Episode 97 – “The Gift”

Philosophy attempts to come up with and to answer our most basic questions. Those questions can include questions about philosophy itself, including the question of whether the questions of philosophy really are basic questions. Is philosophy is constrained by our social, cultural, historical, and economic circumstances or can philosophical inquiry transcend or bypass such contexts? Are the philosophical questions raised by such philosophers as Plato, Aristotle, Aquinas, Descartes, Kant, Kierkegaard,  and Wittgenstein, really fundamental questions, or do they depend on assumptions and influences of the conditions under which they were formulated, such as the prior beliefs, cultural practices, and even language? Asked positively: Are there philosophical questions that can be raised and apply to all cultures, historical periods, and can be formulated in any natural language?

Whether philosophical questions are truly universal or instead are culturally relative is raised in “The Gift” when Serling, describing the location of story as forty miles south of the Rio Grande, in Mexico, adds, “But any place – and all places, can be … the Twilight Zone.”  His point is that our ability engage the imagination to consider possible worlds is not constrained by the the details of the setting or location for that engagement. Any actual time or place can be used to construct a possible world which can serve as the basis for our philosophical investigation.  Of course this is just a claim and not an argument. But the use of Mexico as the setting, a setting that would have been very unfamiliar to most U.S. television viewers in the early 1960s, is at least the beginning of an argument.
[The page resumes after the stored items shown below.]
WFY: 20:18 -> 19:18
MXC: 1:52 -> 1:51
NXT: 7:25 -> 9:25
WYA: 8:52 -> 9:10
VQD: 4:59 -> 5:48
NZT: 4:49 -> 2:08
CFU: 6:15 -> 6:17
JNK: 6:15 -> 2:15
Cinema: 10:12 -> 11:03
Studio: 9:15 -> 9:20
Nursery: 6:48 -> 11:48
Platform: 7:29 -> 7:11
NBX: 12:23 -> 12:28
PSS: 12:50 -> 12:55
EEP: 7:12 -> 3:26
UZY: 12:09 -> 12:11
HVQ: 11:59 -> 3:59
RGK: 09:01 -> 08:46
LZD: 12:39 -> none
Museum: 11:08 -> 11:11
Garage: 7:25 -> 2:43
The particular imaginative exercise in “The Gift” asks us to consider h0w we would act if confronted by a being clearly unlike us, a being from another planet or realm, a creature bearing gifts.  The exercise is similar in some respects to that of “To Serve Man,” where visitors from another planet also arrive with gifts, and after some initial skepticism, we place our trust in them. In “The Gift” we fear and then quickly destroy the visiting stranger and its gift.  The difference in the two cases is that in the former, the aliens’ gifts were just lures to attract and deceive us, while the gift in “The Gift” was real and significant.
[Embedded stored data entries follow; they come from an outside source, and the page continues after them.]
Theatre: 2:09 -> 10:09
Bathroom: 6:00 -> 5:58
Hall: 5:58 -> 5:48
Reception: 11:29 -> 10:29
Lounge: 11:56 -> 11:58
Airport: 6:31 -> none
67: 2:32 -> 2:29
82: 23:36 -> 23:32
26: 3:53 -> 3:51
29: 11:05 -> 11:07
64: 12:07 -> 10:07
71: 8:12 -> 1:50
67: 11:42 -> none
Perhaps the conclusion we should draw is that we are not particularly good at distinguishing threatening actors from benefactors, particularly when they come from
beyond the stars. This may be a particularly good example of a feature of human nature that really is universal, and not historically or culturally bound.  The fear-fueled reaction of the rural Mexican town are not the result of their occurrence in Mexico, or in a rural area, but are the typical responses of human beings anywhere.

Could more appropriate responses be learned and mastered over time? The question is raised in “The Gift” when the visitor draws the explicit parallel of his treatment to the treatment of Jesus. He says that it’s taken a few thousand years for people to come to grips with Jesus’s visit among people, and so it is not surprising that he’s met with a hostile reception. Maybe we learn to curb our emotions and more accurately assess threats and benefits, or maybe we can learn to have the appropriate emotions in response to novel interactions.